The first real contact between Siam (today called Thailand) and Vietnam was recorded in the 16th century. The earliest recorded war occurred in 1313 when the Kingdom of Sukhothai attacked the Kingdom of Champa, which was a vassal state of kingdom of Đại Việt under the Trần dynasty.

===Siamese–Vietnamese wars===

Thailand (as Siam) and the Vietnamese state fought together in a massive series of wars that began in the early 18th century. However, larger conflicts were recorded from the later 18th century.

====Tây Sơn unrest====

After the overthrow of the Nguyễn Lord, Nguyễn Ánh, the last few survivors sought vengeance by requesting assistance from Siam, whose force conducted a massive invasion into the newly-annexed southern Vietnam and committed atrocities there. A massive blow later has Siam being beaten disastrously by the Tay Son force, led by Nguyễn Huệ.

====19th century====

The Siamese and Vietnamese fought two massive wars in the region, resulting in heavy destruction of Cambodia. Vietnam defeated Siam in the first, while the second ended in a stalemate. The rivalry between the two countries remained until the French invasion of Cochinchina.

====Vietnam War and Khmer Rouge====

Thailand participated in the Vietnam War on the side of South Vietnam and the United States against North Vietnam over fears of the domino theory and the communist insurgency in Thailand. Of the 12,000–15,000 Thai troops to fight in the war, over 2,000 casualties were recorded.

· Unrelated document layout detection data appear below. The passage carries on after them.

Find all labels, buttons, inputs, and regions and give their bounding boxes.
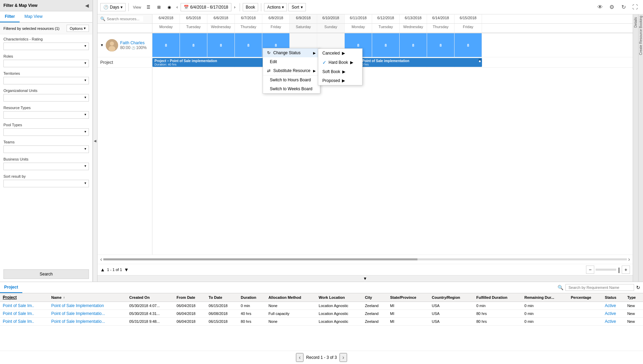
tab-filter[interactable]: Filter	[0, 11, 20, 22]
bottom-collapse-toggle[interactable]: ▼	[97, 275, 633, 282]
col-allocation-method[interactable]: Allocation Method	[266, 293, 316, 302]
resource-search-input[interactable]	[105, 16, 143, 22]
actions-label: Actions	[267, 5, 280, 10]
context-menu-switch-hours[interactable]: Switch to Hours Board	[263, 75, 320, 84]
col-created-on[interactable]: Created On	[127, 293, 174, 302]
submenu-canceled[interactable]: Canceled ▶	[318, 49, 362, 58]
field-select-business-units[interactable]	[3, 163, 89, 170]
day-cell-5: Friday	[262, 24, 290, 33]
field-select-rating[interactable]	[3, 43, 89, 50]
col-city[interactable]: City	[362, 293, 387, 302]
eye-button[interactable]: 👁	[595, 2, 605, 12]
prev-scroll-button[interactable]: ‹	[100, 256, 102, 262]
resource-name[interactable]: Faith Charles	[120, 40, 149, 45]
field-select-roles[interactable]	[3, 60, 89, 67]
bottom-tab-project[interactable]: Project	[0, 282, 22, 293]
col-from-date[interactable]: From Date	[174, 293, 206, 302]
cell-type: New	[624, 310, 643, 318]
create-resource-booking-label[interactable]: Create Resource Booking	[639, 14, 643, 57]
tab-map-view[interactable]: Map View	[20, 11, 47, 22]
field-select-org-units[interactable]	[3, 94, 89, 102]
zoom-in-button[interactable]: +	[622, 266, 630, 274]
context-menu-change-status[interactable]: ↻ Change Status ▶	[263, 48, 320, 57]
options-button[interactable]: Options ▾	[67, 25, 89, 32]
details-label[interactable]: Details	[634, 16, 638, 29]
col-fulfilled[interactable]: Fulfilled Duration	[473, 293, 521, 302]
col-project[interactable]: Project	[0, 293, 48, 302]
fullscreen-button[interactable]: ⛶	[630, 2, 640, 12]
col-name[interactable]: Name ↑	[48, 293, 126, 302]
svg-point-2	[108, 46, 115, 51]
booking-bar-2-duration: Duration: 40 hrs	[347, 63, 480, 66]
col-percentage[interactable]: Percentage	[568, 293, 602, 302]
sort-button[interactable]: Sort ▾	[288, 3, 306, 11]
next-date-button[interactable]: ›	[233, 3, 237, 11]
dot-icon: ●	[479, 59, 481, 61]
col-state[interactable]: State/Province	[387, 293, 429, 302]
grid-view-button[interactable]: ⊞	[154, 3, 163, 11]
col-duration[interactable]: Duration	[238, 293, 266, 302]
actions-button[interactable]: Actions ▾	[264, 3, 287, 11]
prev-date-button[interactable]: ‹	[175, 3, 179, 11]
submenu-canceled-arrow: ▶	[342, 51, 345, 56]
col-type[interactable]: Type	[624, 293, 643, 302]
day-cell-10: Wednesday	[400, 24, 427, 33]
settings-button[interactable]: ⚙	[607, 2, 617, 12]
hour-cell-10: 8	[400, 33, 427, 57]
resource-expand-button[interactable]: ▼	[100, 43, 104, 47]
cell-status: Active	[602, 302, 624, 310]
cell-percentage	[568, 318, 602, 326]
left-panel: Filter & Map View ◀ Filter Map View Filt…	[0, 0, 93, 282]
cell-status: Active	[602, 318, 624, 326]
cell-method: Full capacity	[266, 310, 316, 318]
context-menu-edit[interactable]: Edit	[263, 57, 320, 66]
submenu-soft-book[interactable]: Soft Book ▶	[318, 67, 362, 76]
days-button[interactable]: 🕐 Days ▾	[100, 3, 126, 11]
field-select-teams[interactable]	[3, 145, 89, 153]
view-label: View	[131, 5, 142, 9]
field-select-sort[interactable]	[3, 180, 89, 187]
bottom-refresh-button[interactable]: ↻	[636, 285, 640, 290]
day-cell-7: Sunday	[317, 24, 345, 33]
booking-bar-2-title: Project – Point of Sale implementation	[347, 59, 480, 63]
book-button[interactable]: Book	[243, 3, 258, 11]
zoom-out-button[interactable]: −	[586, 266, 594, 274]
field-label-territories: Territories	[3, 71, 89, 75]
submenu-proposed[interactable]: Proposed ▶	[318, 76, 362, 85]
field-select-pool-types[interactable]	[3, 128, 89, 136]
panel-collapse-toggle[interactable]: ◀	[93, 0, 97, 282]
bottom-search-input[interactable]	[565, 284, 634, 291]
scroll-thumb[interactable]	[103, 258, 417, 260]
sync-button[interactable]: ↻	[618, 2, 629, 12]
col-remaining[interactable]: Remaining Dur...	[522, 293, 568, 302]
cell-fulfilled: 0 min	[473, 302, 521, 310]
cell-type: New	[624, 302, 643, 310]
next-page-button[interactable]: ›	[340, 353, 347, 362]
context-menu-substitute[interactable]: ⇄ Substitute Resource ▶	[263, 66, 320, 75]
pagination-bar: ‹ Record 1 - 3 of 3 ›	[0, 351, 643, 364]
submenu-hard-book[interactable]: ✓ Hard Book ▶	[318, 58, 362, 67]
search-button[interactable]: Search	[3, 269, 89, 279]
chart-view-button[interactable]: ◉	[165, 3, 174, 11]
cell-method: None	[266, 302, 316, 310]
collapse-left-panel-button[interactable]: ◀	[85, 3, 89, 8]
scroll-track[interactable]	[103, 258, 627, 260]
field-label-pool-types: Pool Types	[3, 123, 89, 127]
page-up-button[interactable]: ▲	[100, 267, 105, 272]
field-select-resource-types[interactable]	[3, 111, 89, 119]
list-view-button[interactable]: ☰	[144, 3, 153, 11]
booking-bar-2[interactable]: Project – Point of Sale implementation D…	[345, 58, 482, 67]
col-to-date[interactable]: To Date	[206, 293, 238, 302]
col-work-location[interactable]: Work Location	[316, 293, 362, 302]
col-country[interactable]: Country/Region	[429, 293, 474, 302]
field-label-resource-types: Resource Types	[3, 106, 89, 110]
chevron-down-icon: ▾	[120, 5, 123, 10]
context-menu-switch-weeks[interactable]: Switch to Weeks Board	[263, 84, 320, 93]
col-status[interactable]: Status	[602, 293, 624, 302]
prev-page-button[interactable]: ‹	[296, 353, 303, 362]
next-scroll-button[interactable]: ›	[628, 256, 630, 262]
day-cell-3: Wednesday	[207, 24, 235, 33]
page-down-button[interactable]: ▼	[124, 267, 129, 272]
field-select-territories[interactable]	[3, 77, 89, 84]
hour-cell-12: 8	[455, 33, 482, 57]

After the Vietnam War ended in 1975, relations between Thailand and the unified Vietnam remained tense.

After the Vietnamese invasion of Cambodia which resulted in the overthrow of the genocidal Khmer Rouge led by Pol Pot, Thailand was in conflict with Vietnam because of Thai opposition to Vietnam's occupation of Cambodia. Border raids were launched between both nations, damaged much of Cambodia, and further soured relations.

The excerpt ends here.